■ Work required:
Below are some records. Return exactly the lines from the one with "Recherche thématique" to the one with "Buchungssystem von", and nothing else.

══ Data records ══

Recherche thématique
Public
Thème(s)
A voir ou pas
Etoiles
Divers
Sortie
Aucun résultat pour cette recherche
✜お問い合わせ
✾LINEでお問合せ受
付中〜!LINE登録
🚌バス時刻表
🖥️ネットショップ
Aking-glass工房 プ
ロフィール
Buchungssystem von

═══
══ Data records ══

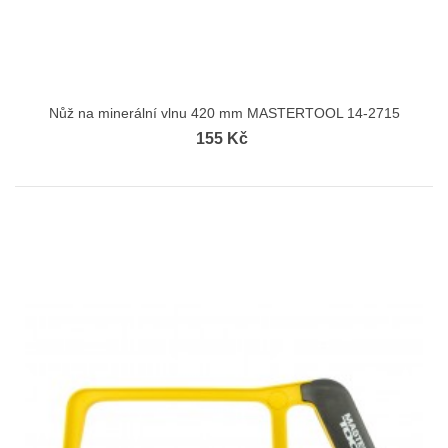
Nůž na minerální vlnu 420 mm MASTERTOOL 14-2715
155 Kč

═══

■ Response to this task:
Recherche thématique
Public
Thème(s)
A voir ou pas
Etoiles
Divers
Sortie
Aucun résultat pour cette recherche
✜お問い合わせ
✾LINEでお問合せ受
付中〜!LINE登録
🚌バス時刻表
🖥️ネットショップ
Aking-glass工房 プ
ロフィール
Buchungssystem von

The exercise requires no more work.